- "Rio" UK picture sleeve (reverse)

Song by Duran Duran

from the album Rio
- Released: 10 May 1982
- Recorded: 1982
- Studio: AIR (London)
- Genre: Art pop; synth-pop; art rock; dub;
- Length: 5:10 (album version); 3:48 (Blue Silver version);
- Label: EMI
- Songwriters: Nick Rhodes; Simon Le Bon; John Taylor; Roger Taylor; Andy Taylor;
- Producer: Colin Thurston

Music video
- "The Chauffeur" on YouTube

Audio video
- "The Chauffeur (Blue Silver)" on YouTube

= The Chauffeur =

1982 song by Duran Duran

"The Chauffeur" is a song by the English pop rock band Duran Duran, released on 10 May 1982 as the final track on their second studio album, Rio. Written and performed by the lead vocalist Simon Le Bon and the keyboardist Nick Rhodes, the song originated from a poem Le Bon had written prior to joining the band and was developed into an electronic arrangement during recording sessions at AIR Studios in London.
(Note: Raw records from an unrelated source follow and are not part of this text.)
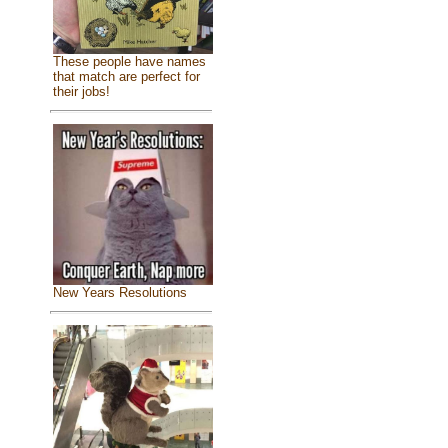
These people have names
that match are perfect for
their jobs!
New Years Resolutions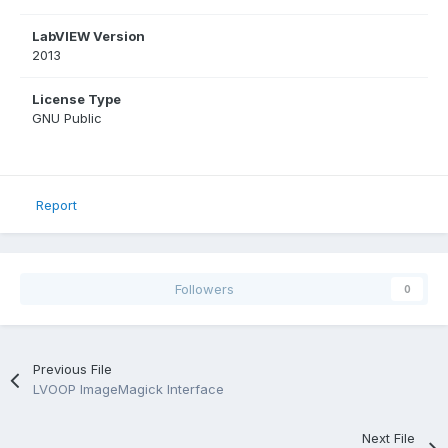
LabVIEW Version
2013
License Type
GNU Public
Report
Followers
0
Previous File
LVOOP ImageMagick Interface
Next File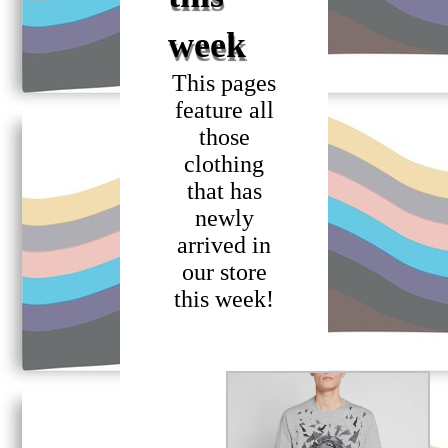
week
This pages
feature all
those
clothing
that has
newly
arrived in
our store
this week!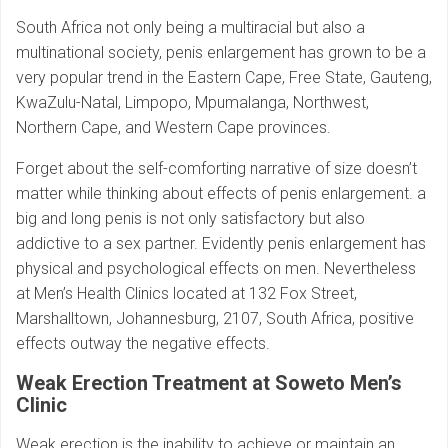
South Africa not only being a multiracial but also a
multinational society, penis enlargement has grown to be a
very popular trend in the Eastern Cape, Free State, Gauteng,
KwaZulu-Natal, Limpopo, Mpumalanga, Northwest,
Northern Cape, and Western Cape provinces.
Forget about the self-comforting narrative of size doesn’t
matter while thinking about effects of penis enlargement. a
big and long penis is not only satisfactory but also
addictive to a sex partner. Evidently penis enlargement has
physical and psychological effects on men. Nevertheless
at Men’s Health Clinics located at 132 Fox Street,
Marshalltown, Johannesburg, 2107, South Africa, positive
effects outway the negative effects.
Weak Erection Treatment at Soweto Men’s
Clinic
Weak erection is the inability to achieve or maintain an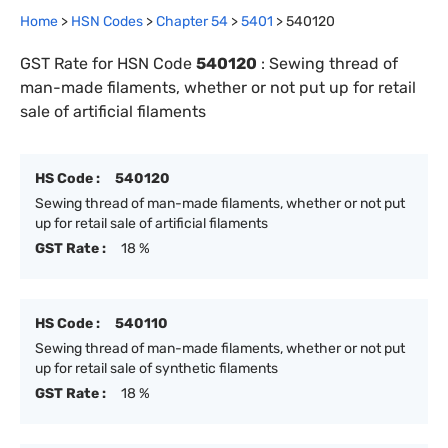
Home
>
HSN Codes
>
Chapter
54
>
5401
>
540120
GST Rate for HSN Code
540120
:
Sewing thread of
man-made filaments, whether or not put up for retail
sale of artificial filaments
HS Code :
540120
Sewing thread of man-made filaments, whether or not put
up for retail sale of artificial filaments
GST Rate :
18 %
HS Code :
540110
Sewing thread of man-made filaments, whether or not put
up for retail sale of synthetic filaments
GST Rate :
18 %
"The Chauffeur" is noted for its ghostly and unconventional arrangement, blending art pop, synth-pop, art rock, and dub with orchestral elements. It features a sparse electronic soundscape with found sounds and an ocarina solo, and is structured around synthesisers and drum machines without contributions from other band members. Critics have described it as a stylistic outlier within Rio, contrasting its subdued and haunting tone with the album's more energetic tracks. The lyrics are abstract and impressionistic, with interpretations ranging from a stream-of-consciousness portrayal of imagery to a narrative about obsession.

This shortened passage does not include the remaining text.